HFL-FlowLLM: Large Language Models for Network Traffic Flow Classification in Heterogeneous Federated Learning
Jiazhuo Tian, Yachao Yuan
TL;DR
The paper tackles traffic flow classification in privacy-preserving heterogeneous federated learning settings common in 5G/IoT networks. It introduces HFL-FlowLLM, a framework that repurposes large language models by replacing the autoregressive head with a network head, compressing the model via layer dropping, and fine-tuning only near the output using LoRA, while deploying a noise-free, stacking-based aggregation and adaptive client training. The approach yields substantial gains over both HFL baselines and prior LLM-FL frameworks, achieving around $13\%$ higher average F1 than non-LLM HFL methods and up to $5\%$ improvements over other LLM-FL frameworks as client participation grows, with training costs reduced by about $87\%$. The results across five public datasets demonstrate strong accuracy, generalization, and robustness under non-IID conditions, highlighting the practical value of integrating LLMs into distributed network security workflows.
Abstract
In modern communication networks driven by 5G and the Internet of Things (IoT), effective network traffic flow classification is crucial for Quality of Service (QoS) management and security.
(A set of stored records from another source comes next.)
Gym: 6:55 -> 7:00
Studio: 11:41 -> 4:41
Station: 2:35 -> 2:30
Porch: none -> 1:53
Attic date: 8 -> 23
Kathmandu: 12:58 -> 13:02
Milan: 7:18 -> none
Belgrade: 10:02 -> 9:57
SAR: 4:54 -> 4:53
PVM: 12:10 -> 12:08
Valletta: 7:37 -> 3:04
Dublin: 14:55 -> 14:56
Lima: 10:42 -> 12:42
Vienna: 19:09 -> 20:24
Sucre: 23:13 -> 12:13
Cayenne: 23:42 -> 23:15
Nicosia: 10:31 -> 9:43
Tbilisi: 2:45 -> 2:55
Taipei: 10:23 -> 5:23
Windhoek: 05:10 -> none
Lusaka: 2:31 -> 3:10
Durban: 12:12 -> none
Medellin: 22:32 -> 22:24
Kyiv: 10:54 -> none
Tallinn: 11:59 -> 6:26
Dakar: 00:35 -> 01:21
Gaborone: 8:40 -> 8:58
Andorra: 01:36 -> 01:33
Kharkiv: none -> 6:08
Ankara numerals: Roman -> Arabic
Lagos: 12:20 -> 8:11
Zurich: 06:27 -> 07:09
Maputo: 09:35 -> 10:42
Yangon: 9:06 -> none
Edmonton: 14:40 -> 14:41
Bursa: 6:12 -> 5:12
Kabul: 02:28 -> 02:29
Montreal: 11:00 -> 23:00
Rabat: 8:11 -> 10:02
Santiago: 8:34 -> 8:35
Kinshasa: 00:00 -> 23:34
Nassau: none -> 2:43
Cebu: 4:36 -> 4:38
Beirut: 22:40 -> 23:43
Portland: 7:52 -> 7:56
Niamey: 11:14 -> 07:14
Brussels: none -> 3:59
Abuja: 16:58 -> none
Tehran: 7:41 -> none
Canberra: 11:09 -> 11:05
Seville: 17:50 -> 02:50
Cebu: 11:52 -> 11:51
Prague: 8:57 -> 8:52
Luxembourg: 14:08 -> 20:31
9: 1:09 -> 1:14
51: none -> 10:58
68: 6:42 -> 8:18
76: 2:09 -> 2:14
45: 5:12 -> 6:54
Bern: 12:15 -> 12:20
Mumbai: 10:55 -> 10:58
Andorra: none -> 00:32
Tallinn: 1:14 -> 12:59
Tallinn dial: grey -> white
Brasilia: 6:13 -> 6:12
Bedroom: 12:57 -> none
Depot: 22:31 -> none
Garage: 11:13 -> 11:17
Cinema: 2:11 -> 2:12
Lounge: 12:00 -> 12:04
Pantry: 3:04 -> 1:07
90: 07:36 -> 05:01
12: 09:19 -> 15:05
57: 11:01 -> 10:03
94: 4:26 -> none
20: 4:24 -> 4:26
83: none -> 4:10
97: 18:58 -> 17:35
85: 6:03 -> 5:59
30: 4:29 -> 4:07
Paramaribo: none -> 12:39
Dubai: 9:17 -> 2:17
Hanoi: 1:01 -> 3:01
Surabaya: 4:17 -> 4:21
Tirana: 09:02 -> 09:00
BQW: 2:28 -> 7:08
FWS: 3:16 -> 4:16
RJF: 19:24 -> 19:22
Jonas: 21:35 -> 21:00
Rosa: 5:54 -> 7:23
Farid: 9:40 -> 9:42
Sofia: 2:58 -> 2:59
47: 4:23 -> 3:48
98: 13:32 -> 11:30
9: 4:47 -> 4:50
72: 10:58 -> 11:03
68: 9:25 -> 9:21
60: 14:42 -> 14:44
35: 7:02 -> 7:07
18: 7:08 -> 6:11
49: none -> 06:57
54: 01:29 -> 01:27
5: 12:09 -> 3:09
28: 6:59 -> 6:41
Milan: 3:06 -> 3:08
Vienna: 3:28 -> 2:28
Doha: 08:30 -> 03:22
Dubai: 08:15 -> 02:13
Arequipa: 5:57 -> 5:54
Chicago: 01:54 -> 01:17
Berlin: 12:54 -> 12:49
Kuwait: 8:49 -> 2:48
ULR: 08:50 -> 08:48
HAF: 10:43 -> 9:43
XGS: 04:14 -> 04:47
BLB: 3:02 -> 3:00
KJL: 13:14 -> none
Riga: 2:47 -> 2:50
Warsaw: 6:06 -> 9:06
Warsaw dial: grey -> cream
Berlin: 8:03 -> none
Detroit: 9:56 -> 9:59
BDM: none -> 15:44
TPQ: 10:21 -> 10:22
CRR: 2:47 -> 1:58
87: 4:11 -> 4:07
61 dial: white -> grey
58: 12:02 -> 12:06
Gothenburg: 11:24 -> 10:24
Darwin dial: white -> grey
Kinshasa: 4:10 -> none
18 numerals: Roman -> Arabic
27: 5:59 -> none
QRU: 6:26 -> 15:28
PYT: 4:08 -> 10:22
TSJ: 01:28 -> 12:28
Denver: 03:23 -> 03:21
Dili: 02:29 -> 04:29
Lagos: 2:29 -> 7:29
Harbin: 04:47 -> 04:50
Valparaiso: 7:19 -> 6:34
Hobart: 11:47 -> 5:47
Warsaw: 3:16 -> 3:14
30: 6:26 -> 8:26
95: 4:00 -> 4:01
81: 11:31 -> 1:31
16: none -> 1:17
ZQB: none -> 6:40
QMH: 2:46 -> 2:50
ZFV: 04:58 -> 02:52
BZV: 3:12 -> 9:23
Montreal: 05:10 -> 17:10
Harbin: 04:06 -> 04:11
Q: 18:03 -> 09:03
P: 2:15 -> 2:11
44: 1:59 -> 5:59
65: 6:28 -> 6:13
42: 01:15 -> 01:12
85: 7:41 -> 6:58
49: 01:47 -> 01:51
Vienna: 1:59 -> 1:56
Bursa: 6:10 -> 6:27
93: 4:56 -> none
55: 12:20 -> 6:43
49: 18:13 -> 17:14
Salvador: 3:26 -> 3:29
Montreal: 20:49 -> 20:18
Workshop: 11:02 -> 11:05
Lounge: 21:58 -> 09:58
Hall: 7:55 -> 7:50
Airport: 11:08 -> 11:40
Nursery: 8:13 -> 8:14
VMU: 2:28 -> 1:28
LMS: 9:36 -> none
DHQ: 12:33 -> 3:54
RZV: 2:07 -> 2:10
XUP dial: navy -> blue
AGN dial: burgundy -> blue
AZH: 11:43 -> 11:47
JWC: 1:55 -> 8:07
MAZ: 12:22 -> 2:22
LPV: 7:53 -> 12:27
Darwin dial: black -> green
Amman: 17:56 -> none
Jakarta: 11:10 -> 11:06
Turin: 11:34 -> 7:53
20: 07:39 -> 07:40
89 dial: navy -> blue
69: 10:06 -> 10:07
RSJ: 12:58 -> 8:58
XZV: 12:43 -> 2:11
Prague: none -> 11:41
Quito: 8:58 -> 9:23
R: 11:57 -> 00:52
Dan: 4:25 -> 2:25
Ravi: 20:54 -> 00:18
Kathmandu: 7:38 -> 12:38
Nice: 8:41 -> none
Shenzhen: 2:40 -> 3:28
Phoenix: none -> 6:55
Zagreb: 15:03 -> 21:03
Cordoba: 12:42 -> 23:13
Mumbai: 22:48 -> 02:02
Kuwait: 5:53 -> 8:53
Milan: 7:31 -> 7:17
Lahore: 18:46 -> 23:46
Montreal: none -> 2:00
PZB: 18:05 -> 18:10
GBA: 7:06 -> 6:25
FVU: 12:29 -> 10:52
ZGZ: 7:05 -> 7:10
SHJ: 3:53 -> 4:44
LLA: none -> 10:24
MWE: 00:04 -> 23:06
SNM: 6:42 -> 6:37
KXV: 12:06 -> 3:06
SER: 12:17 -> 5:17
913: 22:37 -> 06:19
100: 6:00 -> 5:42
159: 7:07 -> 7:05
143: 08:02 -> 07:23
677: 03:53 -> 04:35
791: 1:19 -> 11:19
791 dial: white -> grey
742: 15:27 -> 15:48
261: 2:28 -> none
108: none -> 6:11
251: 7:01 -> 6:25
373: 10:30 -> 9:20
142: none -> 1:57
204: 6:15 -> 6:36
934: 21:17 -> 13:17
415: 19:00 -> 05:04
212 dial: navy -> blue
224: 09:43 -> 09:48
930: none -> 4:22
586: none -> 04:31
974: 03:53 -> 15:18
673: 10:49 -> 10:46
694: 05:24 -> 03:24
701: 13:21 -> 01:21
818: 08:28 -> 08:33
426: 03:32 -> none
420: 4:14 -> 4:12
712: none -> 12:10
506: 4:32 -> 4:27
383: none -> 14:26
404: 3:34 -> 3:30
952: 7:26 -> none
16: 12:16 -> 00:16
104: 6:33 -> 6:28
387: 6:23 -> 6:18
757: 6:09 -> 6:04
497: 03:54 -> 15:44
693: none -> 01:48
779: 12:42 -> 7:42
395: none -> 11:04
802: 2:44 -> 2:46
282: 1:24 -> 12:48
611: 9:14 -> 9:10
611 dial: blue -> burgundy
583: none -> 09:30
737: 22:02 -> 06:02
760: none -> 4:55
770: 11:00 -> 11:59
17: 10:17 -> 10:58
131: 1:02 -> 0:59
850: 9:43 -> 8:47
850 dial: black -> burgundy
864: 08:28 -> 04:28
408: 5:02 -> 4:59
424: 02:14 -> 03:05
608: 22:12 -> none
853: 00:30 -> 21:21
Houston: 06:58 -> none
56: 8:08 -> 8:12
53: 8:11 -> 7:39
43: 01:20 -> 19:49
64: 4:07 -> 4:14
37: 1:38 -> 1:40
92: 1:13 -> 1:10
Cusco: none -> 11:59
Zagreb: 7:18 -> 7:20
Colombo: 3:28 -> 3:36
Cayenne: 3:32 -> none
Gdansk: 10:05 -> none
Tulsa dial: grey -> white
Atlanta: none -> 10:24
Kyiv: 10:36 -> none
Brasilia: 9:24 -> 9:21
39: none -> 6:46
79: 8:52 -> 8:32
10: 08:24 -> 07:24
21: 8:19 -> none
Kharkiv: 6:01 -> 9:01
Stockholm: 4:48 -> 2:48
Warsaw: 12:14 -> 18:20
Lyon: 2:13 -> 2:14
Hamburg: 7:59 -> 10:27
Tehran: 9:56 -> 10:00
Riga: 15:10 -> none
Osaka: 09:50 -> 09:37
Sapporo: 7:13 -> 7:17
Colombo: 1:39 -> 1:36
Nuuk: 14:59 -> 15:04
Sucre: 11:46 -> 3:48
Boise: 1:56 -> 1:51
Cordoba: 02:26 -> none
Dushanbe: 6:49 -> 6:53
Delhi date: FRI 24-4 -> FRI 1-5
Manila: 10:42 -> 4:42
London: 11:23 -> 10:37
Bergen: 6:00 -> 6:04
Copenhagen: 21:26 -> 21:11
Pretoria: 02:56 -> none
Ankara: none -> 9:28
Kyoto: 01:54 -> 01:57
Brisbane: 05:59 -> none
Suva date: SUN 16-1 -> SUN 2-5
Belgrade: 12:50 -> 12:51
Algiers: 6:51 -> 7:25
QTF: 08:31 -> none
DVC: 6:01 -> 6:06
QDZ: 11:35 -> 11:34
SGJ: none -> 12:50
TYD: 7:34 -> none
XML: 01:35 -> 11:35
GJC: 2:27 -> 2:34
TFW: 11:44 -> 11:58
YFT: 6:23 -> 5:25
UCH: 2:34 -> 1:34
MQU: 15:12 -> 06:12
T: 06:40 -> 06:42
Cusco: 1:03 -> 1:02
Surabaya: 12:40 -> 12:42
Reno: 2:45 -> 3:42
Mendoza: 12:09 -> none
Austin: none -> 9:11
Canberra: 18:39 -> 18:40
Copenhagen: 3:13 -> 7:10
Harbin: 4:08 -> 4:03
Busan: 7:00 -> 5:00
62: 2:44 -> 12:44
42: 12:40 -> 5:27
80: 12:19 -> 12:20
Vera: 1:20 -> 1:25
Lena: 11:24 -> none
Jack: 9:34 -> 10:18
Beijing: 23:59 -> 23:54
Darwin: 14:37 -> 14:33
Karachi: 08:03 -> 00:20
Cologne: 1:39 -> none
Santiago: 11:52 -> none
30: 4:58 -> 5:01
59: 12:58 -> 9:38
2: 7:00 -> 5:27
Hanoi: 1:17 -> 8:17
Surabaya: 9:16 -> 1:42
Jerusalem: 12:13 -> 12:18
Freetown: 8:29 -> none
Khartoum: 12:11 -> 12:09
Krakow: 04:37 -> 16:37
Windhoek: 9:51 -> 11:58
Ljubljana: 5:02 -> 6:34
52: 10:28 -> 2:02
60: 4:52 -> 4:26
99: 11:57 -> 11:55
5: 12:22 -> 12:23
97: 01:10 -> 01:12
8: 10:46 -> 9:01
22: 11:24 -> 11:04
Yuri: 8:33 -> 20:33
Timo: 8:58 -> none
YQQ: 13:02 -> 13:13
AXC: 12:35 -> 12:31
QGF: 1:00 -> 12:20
Traditional centralized machine learning struggles with the distributed data and privacy concerns in these heterogeneous environments, while existing federated learning approaches suffer from high costs and poor generalization. To address these challenges, we propose HFL-FlowLLM, which to our knowledge is the first framework to apply large language models to network traffic flow classification in heterogeneous federated learning. Compared to state-of-the-art heterogeneous federated learning methods for network traffic flow classification, the proposed approach improves the average F1 score by approximately 13%, demonstrating compelling performance and strong robustness. When compared to existing large language models federated learning frameworks, as the number of clients participating in each training round increases, the proposed method achieves up to a 5% improvement in average F1 score while reducing the training costs by about 87%. These findings prove the potential and practical value of HFL-FlowLLM in modern communication networks security.